- Canada and many European markets are closed Monday.
- Fed policymakers push back against early rate cut sentiment.
- US dollar rises modestly on pre-weekend profit-taking.
USDCAD: open 1.3639, overnight range 1.3612-1.3644, close 1.3619, WTI $79.31, Gold, $2382.56.
The Canadian dollar bounced off resistance and retreated yesterday, then added to its losses overnight. The selling pressure stemmed from various Fed policymakers putting a damper on hopes for the first rate cut occurring in September.
On Wednesday, Fed Chair Jerome Powell said he was disappointed about the lack of downward progress in inflation and said officials need to be patient. Other Fed officials repeated the same theme. NY Fed President John Williams said, “I don't see any indicators now telling me that there's a reason to change the stance of monetary policy now.” Richmond Fed President Thomas Barkin said much the same thing, saying it will take a bit more time to get inflation to 2% sustainably. Fed Reserve Bank of Cleveland President Loretta Mester chimed in with, “I expect progress on inflation over time, but at a slower pace than we saw last year.”

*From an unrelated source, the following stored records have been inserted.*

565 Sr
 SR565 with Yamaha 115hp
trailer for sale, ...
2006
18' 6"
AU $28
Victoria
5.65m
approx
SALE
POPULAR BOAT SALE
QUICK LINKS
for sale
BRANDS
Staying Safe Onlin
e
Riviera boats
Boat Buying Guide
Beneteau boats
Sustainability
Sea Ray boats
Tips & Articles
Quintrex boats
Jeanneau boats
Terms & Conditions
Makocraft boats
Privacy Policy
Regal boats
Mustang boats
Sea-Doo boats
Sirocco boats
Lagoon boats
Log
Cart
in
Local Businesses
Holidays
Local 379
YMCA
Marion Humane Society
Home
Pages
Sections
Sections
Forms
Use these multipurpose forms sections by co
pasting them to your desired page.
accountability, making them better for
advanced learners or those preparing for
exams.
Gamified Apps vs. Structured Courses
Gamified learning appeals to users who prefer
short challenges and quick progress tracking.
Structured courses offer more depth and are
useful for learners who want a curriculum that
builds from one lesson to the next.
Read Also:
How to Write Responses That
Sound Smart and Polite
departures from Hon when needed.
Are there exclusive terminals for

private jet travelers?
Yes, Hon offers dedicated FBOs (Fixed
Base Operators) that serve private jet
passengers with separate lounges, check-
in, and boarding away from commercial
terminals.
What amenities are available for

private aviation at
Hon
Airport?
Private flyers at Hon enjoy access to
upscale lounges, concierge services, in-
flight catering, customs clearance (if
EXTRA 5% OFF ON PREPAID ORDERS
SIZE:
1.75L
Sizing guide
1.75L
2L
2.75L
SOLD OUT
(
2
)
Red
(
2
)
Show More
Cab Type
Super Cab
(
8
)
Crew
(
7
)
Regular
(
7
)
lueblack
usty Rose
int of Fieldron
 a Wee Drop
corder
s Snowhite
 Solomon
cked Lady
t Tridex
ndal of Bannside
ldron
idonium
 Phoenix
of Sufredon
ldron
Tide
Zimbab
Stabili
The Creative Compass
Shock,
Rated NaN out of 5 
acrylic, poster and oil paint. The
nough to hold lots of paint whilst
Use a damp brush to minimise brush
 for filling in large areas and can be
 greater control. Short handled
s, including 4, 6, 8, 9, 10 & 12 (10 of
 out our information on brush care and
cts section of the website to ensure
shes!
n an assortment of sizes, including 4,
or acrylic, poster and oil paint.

Traders took heed. The US dollar clawed back earlier losses, the 10-year Treasury yield climbed from 4.34% to 4.40% today, and equities retreated from record highs. The Canadian dollar was collateral damage and undermined by divergent Fed and Bank of Canada interest rate outlooks.

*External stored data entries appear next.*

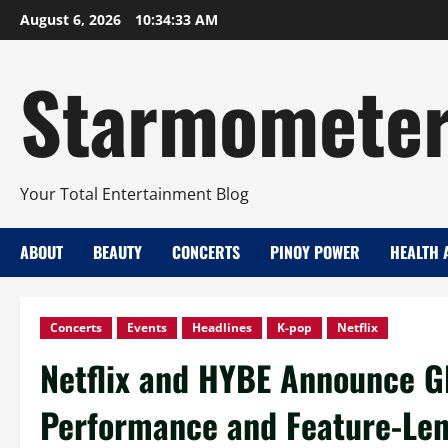
Skip
August 6, 2026
10:34:34 AM
to
content
Starmomete
Your Total Entertainment Blog
ABOUT
BEAUTY
CONCERTS
PINOY POWER
HEALTH 
Concerts
Events
Headlines
K-pop
Netflix
Netflix and HYBE Announce G
Performance and Feature-Le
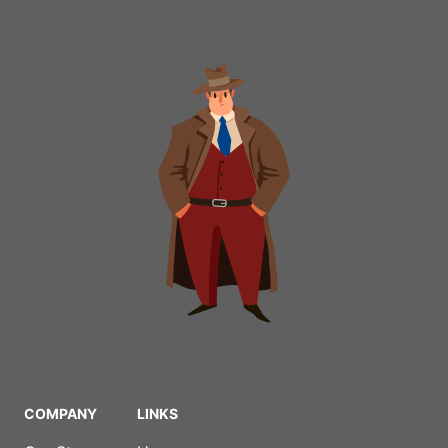
COMPANY
LINKS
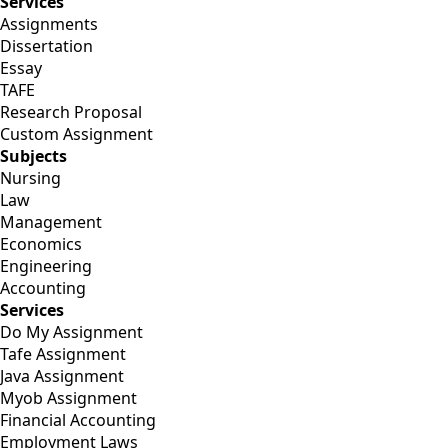
Services
Assignments
Dissertation
Essay
TAFE
Research Proposal
Custom Assignment
Subjects
Nursing
Law
Management
Economics
Engineering
Accounting
Services
Do My Assignment
Tafe Assignment
Java Assignment
Myob Assignment
Financial Accounting
Employment Laws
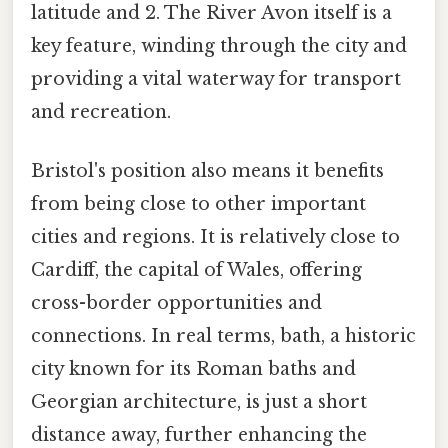
latitude and 2. The River Avon itself is a
key feature, winding through the city and
providing a vital waterway for transport
and recreation.
Bristol's position also means it benefits
from being close to other important
cities and regions. It is relatively close to
Cardiff, the capital of Wales, offering
cross-border opportunities and
connections. In real terms, bath, a historic
city known for its Roman baths and
Georgian architecture, is just a short
distance away, further enhancing the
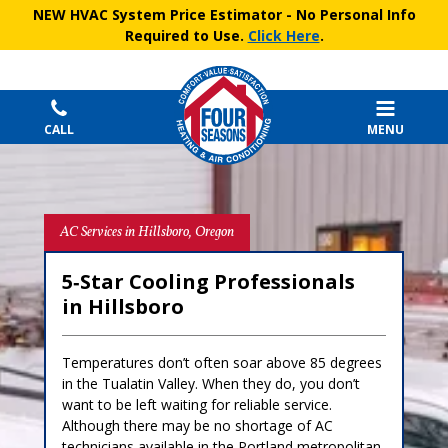
NEW HVAC System Price Estimator
- No Personal Info
Required to Use.
Click Here
.
CALL
MENU
AC Services in Hillsboro, Oregon
5‑Star Cooling Professionals
in Hillsboro
Temperatures don’t often soar above 85 degrees
in the Tualatin Valley. When they do, you don’t
want to be left waiting for reliable service.
Although there may be no shortage of AC
technicians available in the Portland metropolitan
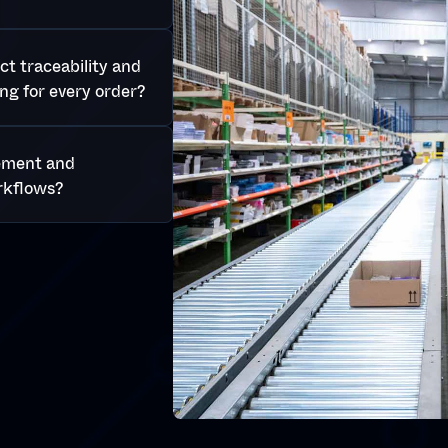
t traceability and
ng for every order?
ement and
rkflows?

EURUSD slipped to 1.0835 from 1.0870 due to a bit of profit-taking ahead of long weekend holidays in Denmark, France, and Germany, to name a few. The Eurozone final inflation readings for April were as expected and unchanged. The ECB rate cut in June is a given, but a July cut may not be on the agenda, if ECB board member Isabel Schnabel is correct. She said, “Based on current data, a rate cut in July does not seem warranted. We should follow a cautious approach.”
GBPUSD is trading quietly in a 1.2645-1.2677 band. The prospect of a dovish BoE meeting in June and the Fed maintaining a “steady as she goes” interest rate outlook is weighing on prices.
USDJPY climbed to 155.99 from 155.32 on the heels of rising US Treasury yields and the failure of the Bank of Japan to reduce bond purchases.
AUDUSD traded poorly in a 0.6649-0.6684 band, partly due to weak Chinese Retail Sales data yesterday. However, the downside was supported by the latest Chinese government actions to shore up the housing market.
There are no top-tier US or Canadian economic reports today.